Online presentations

This is a cool one. Thumbstacks lets you create presentations, slideshows etc on the web. It is slightly buggy, but they are just starting off and will only get better from here. Still, it has most of the features we are looking for –support rich text, sound, video, images and seamless sharing on the internet. All you need is a browser. Here is a presentation about them.

Book Review - State of Fear

I was just reading “State of Fear” by Michael Crichton. Nice book. It is a discourse on the state of the environment rolled into a thriller. The story is not too great, but as we have come to expect from Crichton, the research is good, and the presentation is lucid. He takes up the issues which have troubled the human society over the recent past, like Global Warming & Abrupt Climate Change, and tries to present both sides of the picture through historical data. He also presents a philosophical case for his view which slightly tilts towards branding all the brouhaha as smoke without a fire.

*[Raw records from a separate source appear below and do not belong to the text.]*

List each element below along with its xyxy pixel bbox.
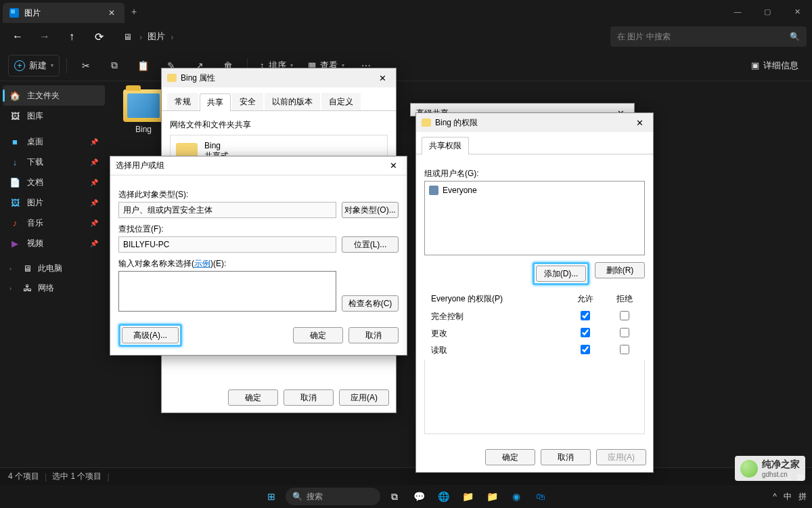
- minimize-button[interactable]: —: [723, 0, 752, 23]
- tab-custom[interactable]: 自定义: [321, 93, 361, 110]
- forward-button[interactable]: →: [32, 26, 57, 47]
- add-button[interactable]: 添加(D)...: [536, 266, 586, 282]
- cut-icon[interactable]: ✂: [74, 55, 98, 77]
- chevron-right-icon: ›: [139, 32, 142, 42]
- dialog-titlebar[interactable]: 选择用户或组 ✕: [110, 156, 407, 175]
- search-input[interactable]: 在 图片 中搜索 🔍: [610, 26, 807, 47]
- cancel-button[interactable]: 取消: [541, 449, 591, 465]
- start-button[interactable]: ⊞: [261, 486, 281, 507]
- deny-checkbox[interactable]: [620, 328, 629, 337]
- navbar: ← → ↑ ⟳ 🖥 › 图片 › 在 图片 中搜索 🔍: [0, 23, 812, 50]
- close-icon[interactable]: ✕: [632, 117, 648, 129]
- sidebar-network[interactable]: ›🖧网络: [3, 278, 105, 298]
- taskbar-app[interactable]: 🌐: [433, 486, 453, 507]
- paste-icon[interactable]: 📋: [131, 55, 155, 77]
- breadcrumb-item[interactable]: 图片: [148, 30, 165, 43]
- chevron-down-icon: ▾: [51, 62, 53, 68]
- watermark-logo-icon: [740, 460, 758, 478]
- tab-share-permissions[interactable]: 共享权限: [422, 137, 469, 154]
- object-names-label: 输入对象名称来选择(示例)(E):: [118, 258, 399, 270]
- sidebar-thispc[interactable]: ›🖥此电脑: [3, 259, 105, 278]
- selected-count: 选中 1 个项目: [52, 471, 102, 482]
- ok-button[interactable]: 确定: [228, 389, 278, 406]
- apply-button[interactable]: 应用(A): [596, 449, 646, 465]
- refresh-button[interactable]: ⟳: [87, 26, 111, 47]
- ok-button[interactable]: 确定: [293, 327, 343, 343]
- tab-title: 图片: [24, 7, 41, 19]
- new-button[interactable]: + 新建 ▾: [8, 55, 60, 77]
- taskbar-explorer[interactable]: 📁: [457, 486, 478, 507]
- system-tray: ^ 中 拼: [773, 491, 807, 503]
- object-types-button[interactable]: 对象类型(O)...: [342, 202, 399, 218]
- list-item-everyone[interactable]: Everyone: [428, 184, 641, 196]
- permission-row: 读取: [426, 343, 644, 358]
- dialog-titlebar[interactable]: Bing 的权限 ✕: [416, 113, 653, 132]
- tab-sharing[interactable]: 共享: [200, 93, 231, 111]
- location-button[interactable]: 位置(L)...: [342, 236, 399, 253]
- details-button[interactable]: ▣ 详细信息: [746, 55, 804, 77]
- remove-button[interactable]: 删除(R): [595, 262, 645, 278]
- breadcrumb[interactable]: 🖥 › 图片 ›: [114, 30, 181, 43]
- apply-button[interactable]: 应用(A): [339, 389, 389, 406]
- check-names-button[interactable]: 检查名称(C): [342, 295, 399, 312]
- permission-row: 更改: [426, 326, 644, 341]
- sidebar-videos[interactable]: ▶视频📌: [3, 233, 105, 253]
- tab-previous[interactable]: 以前的版本: [265, 93, 320, 110]
- taskbar-search[interactable]: 🔍搜索: [286, 488, 380, 505]
- close-icon[interactable]: ✕: [386, 159, 401, 172]
- new-tab-button[interactable]: +: [125, 6, 143, 17]
- close-icon[interactable]: ✕: [375, 72, 390, 85]
- tray-chevron-icon[interactable]: ^: [773, 492, 777, 501]
- deny-checkbox[interactable]: [620, 311, 629, 320]
- window-tab[interactable]: 图片 ✕: [3, 3, 125, 23]
- chevron-right-icon: ›: [9, 266, 16, 272]
- close-window-button[interactable]: ✕: [782, 0, 812, 23]
- dialog-titlebar[interactable]: Bing 属性 ✕: [162, 68, 396, 87]
- video-icon: ▶: [9, 238, 20, 249]
- users-listbox[interactable]: Everyone: [424, 181, 645, 255]
- object-type-label: 选择此对象类型(S):: [118, 189, 336, 200]
- cancel-button[interactable]: 取消: [348, 327, 399, 343]
- example-link[interactable]: 示例: [194, 259, 210, 268]
- ime-mode[interactable]: 拼: [798, 491, 807, 503]
- sidebar-downloads[interactable]: ↓下载📌: [3, 152, 105, 172]
- sidebar-desktop[interactable]: ■桌面📌: [3, 131, 105, 152]
- allow-checkbox[interactable]: [581, 311, 590, 320]
- allow-checkbox[interactable]: [581, 328, 590, 337]
- allow-header: 允许: [566, 291, 604, 308]
- group-icon: [429, 186, 438, 195]
- tab-close-icon[interactable]: ✕: [106, 7, 118, 19]
- separator: [66, 58, 67, 73]
- back-button[interactable]: ←: [5, 26, 30, 47]
- taskbar-edge[interactable]: ◉: [506, 486, 526, 507]
- permission-label: 更改: [426, 326, 565, 341]
- sidebar: 🏠主文件夹 🖼图库 ■桌面📌 ↓下载📌 📄文档📌 🖼图片📌 ♪音乐📌 ▶视频📌 …: [0, 81, 108, 467]
- taskbar-store[interactable]: 🛍: [531, 486, 551, 507]
- advanced-button[interactable]: 高级(A)...: [122, 327, 179, 343]
- cancel-button[interactable]: 取消: [284, 389, 334, 406]
- plus-icon: +: [14, 60, 25, 71]
- copy-icon[interactable]: ⧉: [102, 55, 127, 77]
- sidebar-home[interactable]: 🏠主文件夹: [3, 85, 105, 106]
- sidebar-gallery[interactable]: 🖼图库: [3, 106, 105, 126]
- maximize-button[interactable]: ▢: [752, 0, 782, 23]
- sidebar-pictures[interactable]: 🖼图片📌: [3, 192, 105, 213]
- group-users-label: 组或用户名(G):: [424, 168, 645, 179]
- allow-checkbox[interactable]: [581, 345, 590, 354]
- taskbar-explorer[interactable]: 📁: [482, 486, 502, 507]
- tab-general[interactable]: 常规: [167, 93, 198, 110]
- window-controls: — ▢ ✕: [723, 0, 812, 23]
- taskbar-app[interactable]: 💬: [409, 486, 429, 507]
- up-button[interactable]: ↑: [60, 26, 84, 47]
- task-view-icon[interactable]: ⧉: [384, 486, 405, 507]
- select-user-dialog: 选择用户或组 ✕ 选择此对象类型(S): 用户、组或内置安全主体 对象类型(O)…: [110, 156, 407, 356]
- sidebar-music[interactable]: ♪音乐📌: [3, 213, 105, 233]
- sidebar-documents[interactable]: 📄文档📌: [3, 172, 105, 192]
- pin-icon: 📌: [90, 199, 98, 207]
- object-names-input[interactable]: [118, 271, 336, 312]
- ime-indicator[interactable]: 中: [784, 491, 792, 503]
- music-icon: ♪: [9, 217, 20, 228]
- ok-button[interactable]: 确定: [485, 449, 535, 465]
- tab-security[interactable]: 安全: [232, 93, 263, 110]
- deny-checkbox[interactable]: [620, 345, 629, 354]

The best thing about the book is that though the author provides his views from time to time, he ultimately leaves the readers to make up there own minds. A very satisfying and informative read. Highly Recommended. Next in line, my favorite—Ayn Rand.

Friday, February 24, 2006

Diminishing Returns

Neil Robertson combines the “Increasing Returns” theory with “The Long Tail of software” to create “The Increasing Tail”:

Becoming a runaway leader is not really about how you win the first 50% of the market, but how you conquer the second 50%. First, you have to have a platform. Second, you have to drive adoption of the first 50% of the market by seeding the market with the most popular content (or applications). But in the end, the reason users stay locked in is directly proportional to their access to content (and applications) in the tail. As I’ll hopefully show, real runaway leaders do everything they can to drive the creation of content (applications) in the tail. With much respect for both Brian and Chris’ work, I’ll call this economic string theory of sorts “The Increasing Tail”.

He also uses the theory to explain the rise of Microsoft and the current threat to them from the likes of Oracle, SAP and Salesforce.com.

It started me thinking on the future position of Indian IT Services providers, in the economic sense. The “
Law of Diminishing Returns” applies to Services, and each additional variable input unit (Human Resource, in this case) will produce less output. Also, a high investment will be needed periodically to scale the support infrastructure to keep up with the growth in numbers. As companies grow big, they become cumbersome, and addition of each resource brings in less advantage. IMHO, in the near future the focus will shift from number of resources to productivity. Right now, systems and processes are lax and the bench is large. It will progressively shrink, recruitments will be fine-tuned, and structured ways of working will emerge.

As the focus shifts, it will create lots of opportunities for people with the right skill-sets and attitudes. Start cultivating “can do” if you want to exploit these opportunities.

On Funnels

Seth Godin writes on the Google Funnel:

You can write copy (for AdWords) that gets lots of clicks, or more specific copy that gets fewer, but better clicks. Traditional marketers believed that attention was free, and the more the merrier. But Google charges by the click, so new marketers realize that they are willing to pay extra for folks a bit farther down the funnel.

Once you see the funnel, it's easy to understand how valuable your existing customers are, and easy to think about how you want to spend time and money in promoting and building your site. Most marketers are running a flat campaign. Embracing the funnel changes the way you treat people. And treating different people differently is what consumers demand.

Just another way Google is changing business thinking.